Press Releases

4 Dec 2018

FPAHK Released Findings on Family Planning Knowledge, Attitude and Practice in Hong Kong Survey 2017

The average actual number of children of Hong Kong couples remained low at between 1.2 and 1.3, and a growing percentage had not decided whether they wanted to have children, according to the latest findings of the Family Planning Knowledge, Attitude and Practice (KAP) in Hong Kong Survey 2017 (the Survey) released by the Family Planning Association of Hong Kong (FPAHK) today.

Professor Paul Yip, Chairman of FPAHK’s Research Sub-committee, Dr. Susan Fan, FPAHK’s Executive Director and Mr. Sun Chan, FPAHK’s Statistics and Information Technology Manager presented the results of this latest territory-wide survey in a press conference today. The Survey has been conducted every 5 years since 1967 to monitor trends in family planning and related issues, including parity, fertility, contraception, induced abortion and marital and sexual life among married and cohabiting couples in Hong Kong. The 2017 Survey, the eleventh in the series, surveyed 1,514 married or cohabiting women aged 15 to 49, and 1,059 of their spouses or partners, between August 2017 and June 2018.

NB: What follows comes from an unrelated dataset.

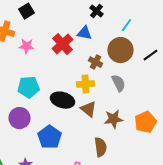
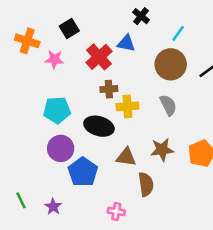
black square: (26, 11) -> (69, 28), moved
brown cross: (96, 62) -> (109, 89), moved, turned -32
brown triangle: (88, 109) -> (126, 157), moved, turned -30
purple circle: (20, 118) -> (61, 148), moved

Family Planning and Fertility

The 2017 KAP Survey found that women’s ideal number of children remained at about 1.6 since the 2002 Survey. Just over half the respondents (52.3% of women and 51.7% of men) regarded “two children” as the ideal number. Nearly one third (32.6% of women and 32.1% of men) favoured having only one child. Less than one tenth (8.2% of women and 8.5% of men) preferred to be childless.

For their actual parity, the female respondents had 1.28 children on average, slightly higher than the record low of 1.24 in 2012. The proportion of women with one child (38.5%) continued on its rising trend over the past twenty years and exceeded the proportion of women with two children (34%). On the other hand, the proportion of childless women dropped from the peak of 23.4% in 2012 to 20.7% in 2017. Approximately 15% of the surveyed women said they desired a child or another child, but another 15% were as yet undecided. “Heavy financial burden” and “heavy responsibilities” were the main reasons for having no children or only one child. “Wanting more time and space for personal development” was the third most common reason given by women who did not wish to have any children.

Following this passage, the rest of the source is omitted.